HC Deb 29 March 1945 vol 409 cc1515-6
20. Mr. Keelinģ

asked the Secretary of State for the Home Department whether the expenditure per prisoner on books for prison libraries has been or will be raised to cover the increase since the outbreak of war in the cost of books.

The Secretary of State for the Home Department (Mr. Herbert Morrison)

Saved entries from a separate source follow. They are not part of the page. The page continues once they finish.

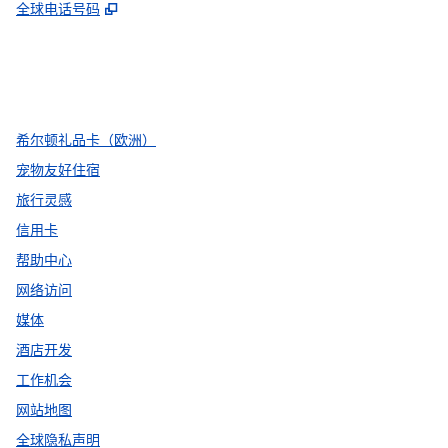
,
打开新选项卡
全球电话号码
facebook
x
instagram
，
打开新选项卡
，
打开新选项卡
，
打开新选项卡
希尔顿礼品卡（欧洲）
宠物友好住宿
旅行灵感
信用卡
帮助中心
网络访问
媒体
酒店开发
工作机会
网站地图
全球隐私声明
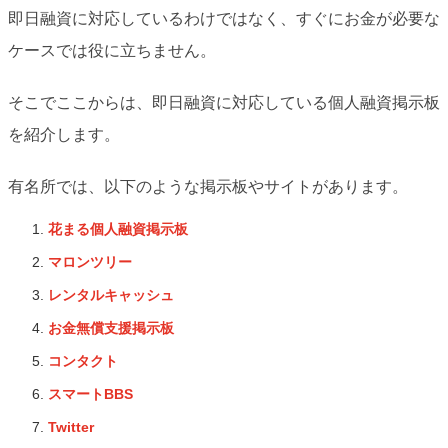
即日融資に対応しているわけではなく、すぐにお金が必要な
ケースでは役に立ちません。
そこでここからは、即日融資に対応している個人融資掲示板
を紹介します。
有名所では、以下のような掲示板やサイトがあります。
花まる個人融資掲示板
マロンツリー
レンタルキャッシュ
お金無償支援掲示板
コンタクト
スマートBBS
Twitter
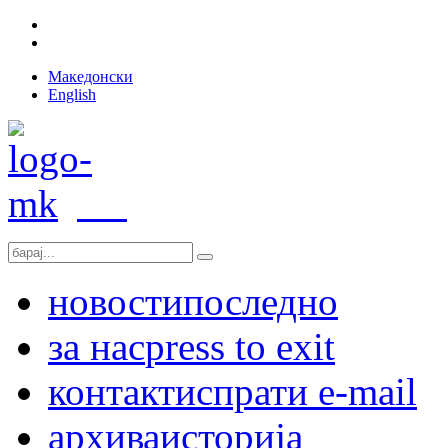
Македонски
English
новости
последно
за нас
press to exit
контакт
испрати e-mail
архива
историја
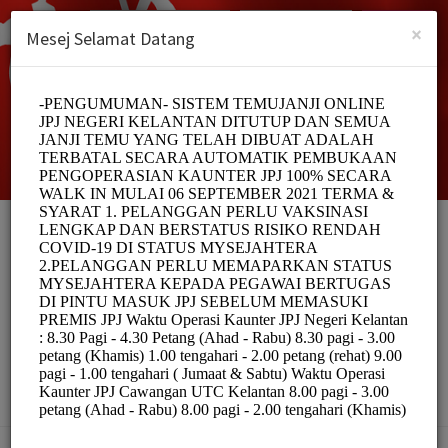
Malay (Melayu)
Log masuk
DAFTAR
×
Mesej Selamat Datang
SISTEM TEMUJANJI
ONLINE JPJ NEGERI
KELANTAN
Officials/Government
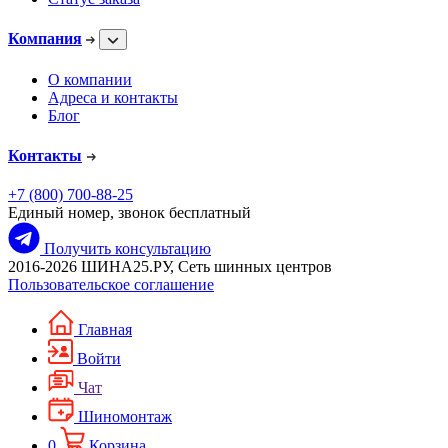
Компания
О компании
Адреса и контакты
Блог
Контакты
+7 (800) 700-88-25
Единый номер, звонок бесплатный
Получить консультацию
2016-2026 ШИНА25.РУ, Сеть шинных центров
Пользовательское соглашение
Главная
Войти
Чат
Шиномонтаж
0
Корзина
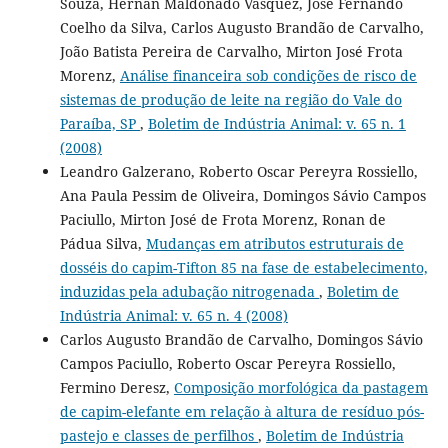
Souza, Hernan Maldonado Vasquez, José Fernando
Coelho da Silva, Carlos Augusto Brandão de Carvalho,
João Batista Pereira de Carvalho, Mirton José Frota
Morenz,
Análise financeira sob condições de risco de
sistemas de produção de leite na região do Vale do
Paraíba, SP
,
Boletim de Indústria Animal: v. 65 n. 1
(2008)
Leandro Galzerano, Roberto Oscar Pereyra Rossiello,
Ana Paula Pessim de Oliveira, Domingos Sávio Campos
Paciullo, Mirton José de Frota Morenz, Ronan de
Pádua Silva,
Mudanças em atributos estruturais de
dosséis do capim-Tifton 85 na fase de estabelecimento,
induzidas pela adubação nitrogenada
,
Boletim de
Indústria Animal: v. 65 n. 4 (2008)
Carlos Augusto Brandão de Carvalho, Domingos Sávio
Campos Paciullo, Roberto Oscar Pereyra Rossiello,
Fermino Deresz,
Composição morfológica da pastagem
de capim-elefante em relação à altura de resíduo pós-
pastejo e classes de perfilhos
,
Boletim de Indústria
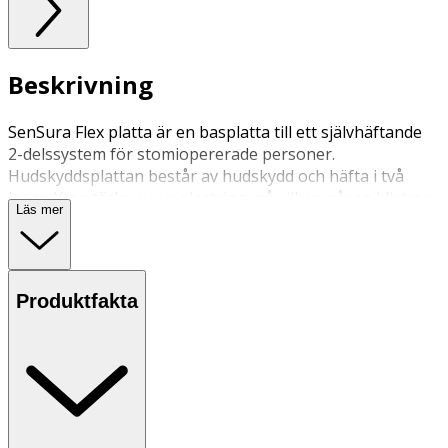
Beskrivning
SenSura Flex platta är en basplatta till ett självhäftande
2-delssystem för stomiopererade personer.
Hudskyddsplattan består av hudskydd och häfta i två
lager. Ytan täcks av en plastring, på vilken påsen klistras.
Läs mer
Plattan kan sitta på flera dagar och byts vid behov. Kan
endast användas med SenSura Flex påsar.
Produktfakta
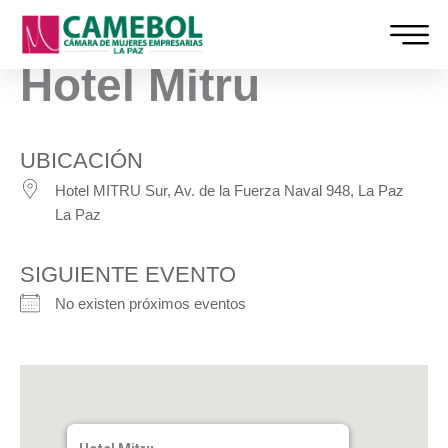
Ir
al
contenido
Hotel Mitru
UBICACIÓN
Hotel MITRU Sur, Av. de la Fuerza Naval 948, La Paz
La Paz
SIGUIENTE EVENTO
No existen próximos eventos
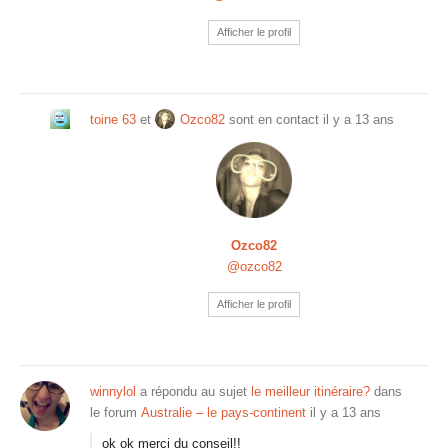
Afficher le profil
toine 63
et
Ozco82
sont en contact
il y a 13 ans
Ozco82
@ozco82
Afficher le profil
winnylol
a répondu au sujet
le meilleur itinéraire?
dans
le forum
Australie – le pays-continent
il y a 13 ans
ok ok merci du conseil!!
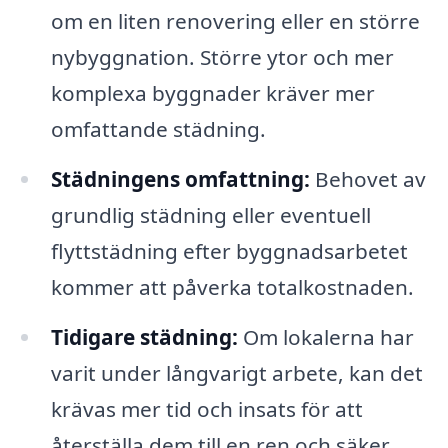
om en liten renovering eller en större
nybyggnation. Större ytor och mer
komplexa byggnader kräver mer
omfattande städning.
Städningens omfattning:
Behovet av
grundlig städning eller eventuell
flyttstädning efter byggnadsarbetet
kommer att påverka totalkostnaden.
Tidigare städning:
Om lokalerna har
varit under långvarigt arbete, kan det
krävas mer tid och insats för att
återställa dem till en ren och säker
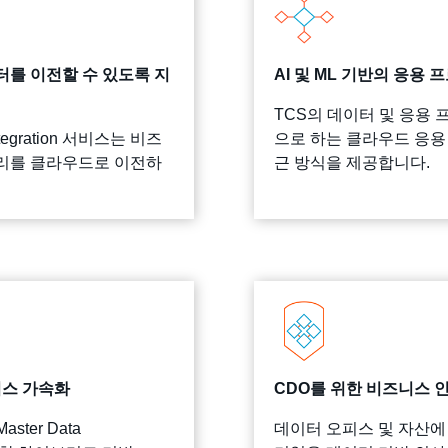
를 이전할 수 있도록 지
AI 및 ML 기반의 응용
TCS의 데이터 및 응용 프
ntegration 서비스는 비즈
으로 하는 클라우드 응용
리를 클라우드로 이전하
근 방식을 제공합니다.
즈니스 가속화
CDO를 위한 비즈니스 
ster Data
데이터 오피스 및 자산에 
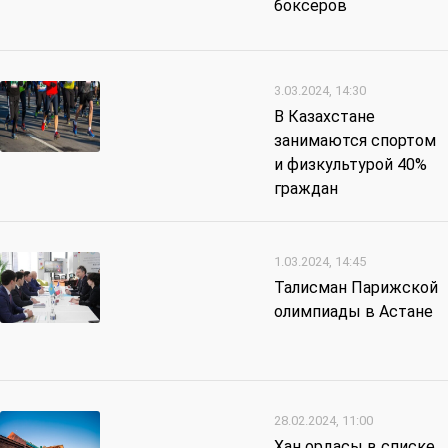
боксеров
3.03.2024, 14:30
В Казахстане
занимаются спортом
и физкультурой 40%
граждан
1.03.2024, 14:45
Талисман Парижской
олимпиады в Астане
28.02.2024, 11:00
Хан ордасы в списке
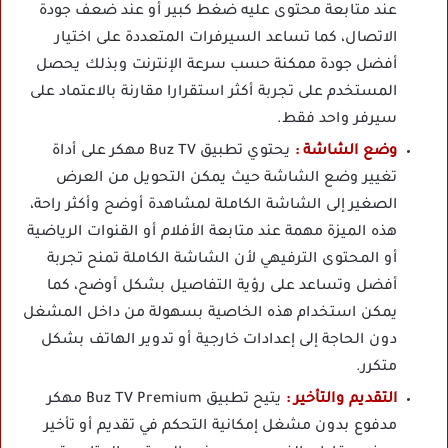
عند متابعة محتوى عليه ضغط كبير أو عند ضعف جودة
الاتصال، كما تساعد السيرفرات المتعددة على اختيار
أفضل جودة ممكنة حسب سرعة الإنترنت وبذلك يحصل
المستخدم على تجربة أكثر استقرارا مقارنة بالاعتماد على
سيرفر واحد فقط.
وضع الشاشة :
يحتوي تطبيق Buz TV مهكر على أداة
تغيير وضع الشاشة حيث يمكن التحويل من العرض
الصغير إلى الشاشة الكاملة لمشاهدة أوضح وأكثر راحة،
هذه الميزة مهمة عند متابعة الأفلام أو القنوات الرياضية
أو المحتوى الترفيهي لأن الشاشة الكاملة تمنح تجربة
أفضل وتساعد على رؤية التفاصيل بشكل أوضح، كما
يمكن استخدام هذه الخاصية بسهولة من داخل المشغل
دون الحاجة إلى إعدادات خارجية أو تدوير الهاتف بشكل
متكرر.
التقديم والتأخير :
يتيح تطبيق Buz TV Premium مهكر
مدفوع بدون مشغل إمكانية التحكم في تقديم أو تأخير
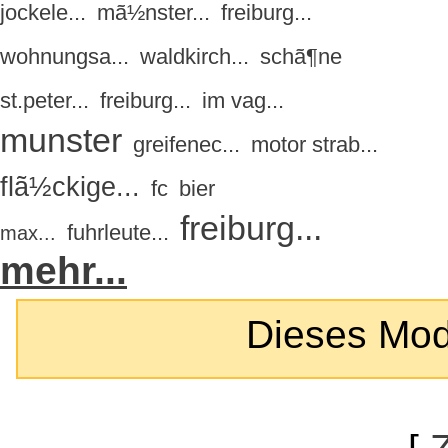
jockele...
mã½nster...
freiburg...
wohnungsa...
waldkirch...
schã¶ne
st.peter...
freiburg...
im vag...
munster
greifenec...
motor strab...
flã½ckige...
fc
bier
freiburg...
fuhrleute...
max...
mehr...
Dieses Modul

Under a Treasury ruling common to all Departments with grants for buying books, the grant for books for prison libraries was cut by 25 per cent. in 1940. I am glad to say that it has now been found possible to restore this grant to the pre-war figure. In the meantime, however, with the goodwill and encouragement of the County Councils Association, very valuable help, which I gratefully acknowledge, has been given to prison libraries from various county libraries and also from other libraries and from private gifts. Arrangements have now been made at some prisons for prisoners to have access to the prison library and to choose and exchange their own books; this, wherever it has been instituted, has resulted in a marked decrease in destruction of books, and it is hoped to extend this experiment to other prisons as soon as the staff situation permits.

Mr. Keelinģ

Does my right hon. Friend think that, as a result of these arrangements, for which I thank him, the supply of hooks available per prisoner is as great as it was before the war?

Mr. Morrison

I think so, and, indeed, the county libraries arrangement, I think, should enable the number of books to be greater than before the war.

Mr. McEntee

Can the Minister say whether HANSARD is supplied, and, if not, whether he will consider supplying it?

Mr. Morrison

I do not know, and I do not know what demand there is.